Against Debt Free College

  • Hank Twichell ’20

With the 2020 election drawing closer, many of the Democratic presidential candidates have fought to distinguish themselves by publishing blueprints of policies that they would implement once in office. Elizabeth Warren (D-MA) and Bernie Sanders (D-VT) are two of the candidates who have promised to combat wealth inequality by addressing the issues of student loan debt and the high cost of college tuition. They have proposed to forgive a portion of student loan debt for students whose annual income does not exceed $250,000 and provide free college tuition for all students who attend public universities.

In theory, this is a brilliant plan. Removing the burden of student loan debt that unfairly penalizes families who cannot afford tuition would be a historic step towards leveling the playing field in higher education. However, eliminating the cost of tuition at every US university and forgiving nearly all student debt would create two significant issues: 1) a costly new public entitlement program, and 2) the likely devaluation of public university degrees by creating a tremendous increase in the number of public degree holders. 

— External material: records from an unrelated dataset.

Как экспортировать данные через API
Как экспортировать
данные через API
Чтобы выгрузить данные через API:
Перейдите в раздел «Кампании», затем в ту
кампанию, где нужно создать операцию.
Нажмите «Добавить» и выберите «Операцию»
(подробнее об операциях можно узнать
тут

The $1.56 trillion dollar price tag on forgiving student debt and the estimated annual cost of $70 billion to cover tuition at public universities would result in significant financial stress on federal and state governments. The proposed plans from presidential candidates such as Bernie Sanders also detail that the federal government would only pay for two-thirds of the annual cost, leaving states to cover the balance. Many state governments are already facing serious financial issues and the federal government is burdened with increasing annual deficits and underfunded existing entitlements such as social security. Adding another costly program would be extremely challenging and ill-advised.  

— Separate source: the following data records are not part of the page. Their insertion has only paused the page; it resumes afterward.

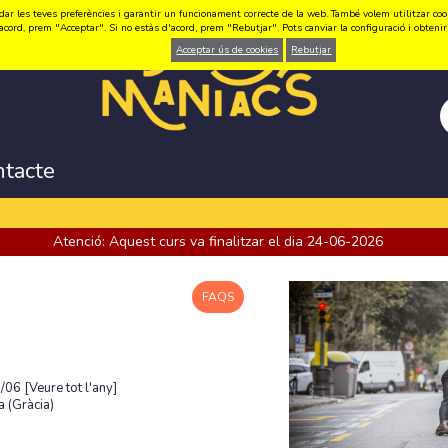
ar les teves preferències i garantir un funcionament correcte de la web. També volem utilitzar cookie
acord, prem "Acceptar". Si no estàs d'acord, prem "Rebutjar". Pots canviar la configuració i obten
Acceptar ús de cookies
Rebutjar
ntacte
Atenció: Aquest curs va finalitzar el dia 24-06-2026
FAQS
7/06
[Veure tot l'any]
 (Gràcia)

Another issue is that not every university in the United States is a public university. Schools like Stanford and Santa Clara are private universities, so they would not be required to eliminate the cost of tuition for students. By making all public universities free, some private school students would opt for receiving a (free) public education instead of paying for a similar, yet much more expensive private education.

With an increase in the number of students attending state colleges, the number of state college degrees would increase significantly, potentially causing the value of a degree from a public state school to decrease on a relative scale. The economics law of supply and demand would predict that as the supply of workers with public university degrees increases, the demand for these graduates would lag and therefore the market value of a citizen with a degree from a public university would decrease while the value of a graduate from a private college would increase. 

Making public college tuition-free would certainly ensure that wealthier students who can afford to pay full tuition would no longer have an advantage over students who need student loans. Instead, their advantage would come from their ability to afford and attend expensive private universities and receive a degree with more value due to its relative scarcity. Thus, the students who come from wealthier backgrounds would be able to get higher-paying jobs. Instead of achieving the intended goal of decreasing wealth inequality, the plan to provide free tuition to all would have the unintended consequence of accentuating the inequality. 

College education needs to be more financially accessible, but debt-free, tuition free college is not the answer. A reasonable solution could be to create a finite number of new, government-funded scholarships available for students attending public or private universities. This plan would reduce some of the financial obstacles for college students and avoid the potential devaluation of public degrees, while minimizing the financial burden on the government. Additionally, by making these scholarships available only to those for whom cost is a barrier to attending college, wealthier students would not benefit from this program, so the goal of reducing the impact of wealth inequality on the accessibility of college would be achieved.